/ R

R - Heat maps with ggplot2

Heat maps are a very useful graphical tool to better understand or present data stored in matrix in more accessible form. E.g. they are very helpful during seeking/comparing missing values in time series or checking cross-correlations for large number of financial instruments.

Before we present how to plot heat map in ggplot2, we will start with very simple example related with image() function. First, let's create simple matrix.

mat <- matrix(c(1, 2, 3, 10, 2, 6), nrow = 2, ncol = 3)
print(mat)

# Output:
#      [,1] [,2] [,3]
# [1,]    1    3    2
# [2,]    2   10    6

Next, we can prepare basic heat map.

image(mat, xlab = 'Matrix rows', ylab = 'Matrix columns')

And the result of the command above is:
Basic heat map image generated by image() function

As one can see, the x axis represents rows in matrix. The first row is on the left (the lowest value on the axis), whilst the last row in on the right (analogously - the highest value). The y axis represents columns and first column is on the bottom. And by default, red colour represents the lowest values in our matrix, while the highest are lighter. NAs remain transparent, so it means that in this case they will be white - like plot background.

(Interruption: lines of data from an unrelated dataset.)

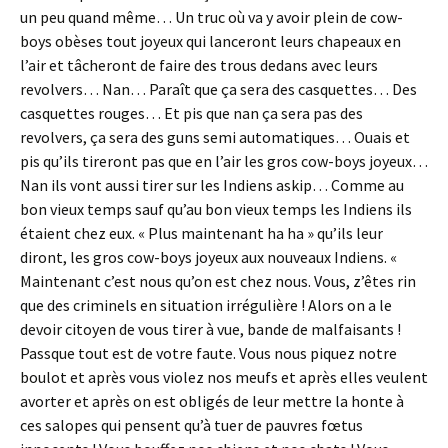
un peu quand même… Un truc où va y avoir plein de cow-
boys obèses tout joyeux qui lanceront leurs chapeaux en
l’air et tâcheront de faire des trous dedans avec leurs
revolvers… Nan… Paraît que ça sera des casquettes… Des
casquettes rouges… Et pis que nan ça sera pas des
revolvers, ça sera des guns semi automatiques… Ouais et
pis qu’ils tireront pas que en l’air les gros cow-boys joyeux…
Nan ils vont aussi tirer sur les Indiens askip… Comme au
bon vieux temps sauf qu’au bon vieux temps les Indiens ils
étaient chez eux. « Plus maintenant ha ha » qu’ils leur
diront, les gros cow-boys joyeux aux nouveaux Indiens. «
Maintenant c’est nous qu’on est chez nous. Vous, z’êtes rin
que des criminels en situation irrégulière ! Alors on a le
devoir citoyen de vous tirer à vue, bande de malfaisants !
Passque tout est de votre faute. Vous nous piquez notre
boulot et après vous violez nos meufs et après elles veulent
avorter et après on est obligés de leur mettre la honte à
ces salopes qui pensent qu’à tuer de pauvres fœtus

We can make our plot slightly mode pretty by removing axes:

image(mat, xlab = 'Matrix rows', ylab = 'Matrix columns', axes = F)

Basic heat map image with removed axes

There is also possibility to change default colours by using col parameter. In example:

image(mat, xlab = 'Matrix rows', ylab = 'Matrix columns', axes = F, col = terrain.colors(100))

Basic heat map without axes and green/terrain colour schema

The image() function is very handful for quick plot. However, with ggplot2 we can obtain much nicer results. So let's check how to do it. First, we need three packages. If you do not have them then you need to install ggplot2, RColorBrewer and reshape2. Then you can call:

# Import packages
library(ggplot2)
library(RColorBrewer)
library(reshape2)

Before we'll plot heat map in ggplot2, we have to transform our data into melted form with melt function from reshape2.

GymAI: Push-ups in Google Play

mat.melted <- melt(mat)
print(mat.melted)

# Output:
#   Var1 Var2 value
# 1    1    1     1
# 2    2    1     2
# 3    1    2     3
# 4    2    2    10
# 5    1    3     2
# 6    2    3     6

Then we can call:

ggplot(mat.melted, aes(x = Var1, y = Var2, fill = value)) + geom_tile()

ggplot2 heat map

As we can see, the numbers on axes in the middle of each tile indicate position in the source matrix. However, if we add dimnames to our matrix then ggplot2 will automatically use these names:

mat <- matrix(c(1, 2, 3, 10, 2, 6), nrow = 2, ncol = 3, dimnames = list(c('r1', 'r2'), c('c1', 'c2', 'c3')))
mat.melted <- melt(mat)
gplot(mat.melted, aes(x = Var1, y = Var2, fill = value)) + geom_tile()

ggplot2 heat map with names

Next, we can replace our rectangular tiles by squares with coord_equal():

ggplot(mat.melted, aes(x = Var1, y = Var2, fill = value)) +
  geom_tile() +
  coord_equal()

ggplot2 heat map with square tiles

It's often cool feature when our matrix has equal number of columns and rows. Finally, we can also change the colours using RColorBrewer package.

hm.palette <- colorRampPalette(rev(brewer.pal(11, 'Spectral')), space='Lab')
ggplot(mat.melted, aes(x = Var1, y = Var2, fill = value)) +
  geom_tile() +
  coord_equal() +
  scale_fill_gradientn(colours = hm.palette(100))

ggplot2 heat map with custom colours

We can control colours with brewer.pal function from code above. The first parameter means number of colours and depends on chosen palette. The list of available colour sets is described in function's help (?brewer.pal) and on website. Below is the another example, this time with sequential palette:

hm.palette <- colorRampPalette(rev(brewer.pal(9, 'YlOrRd')), space='Lab')
ggplot(mat.melted, aes(x = Var1, y = Var2, fill = value)) +
  geom_tile() +
  coord_equal() +
  scale_fill_gradientn(colours = hm.palette(100))

ggplot2 heat map with yellow or red palette

At the end, we can also overwrite axis labels as well as rotate values on scale. Rotating can be very helpful when dirnames are long and there are many rows. As without it the labels will be impossible to read.

ggplot(mat.melted, aes(x = Var1, y = Var2, fill = value)) +
  geom_tile() +
  coord_equal() +
  scale_fill_gradientn(colours = hm.palette(100)) +
  ylab('Matrix columns') +
  xlab('Matrix rows') +
  theme(axis.text.x = element_text(angle = 90, hjust = 1))

ggplot2 heat map with labels and text rotating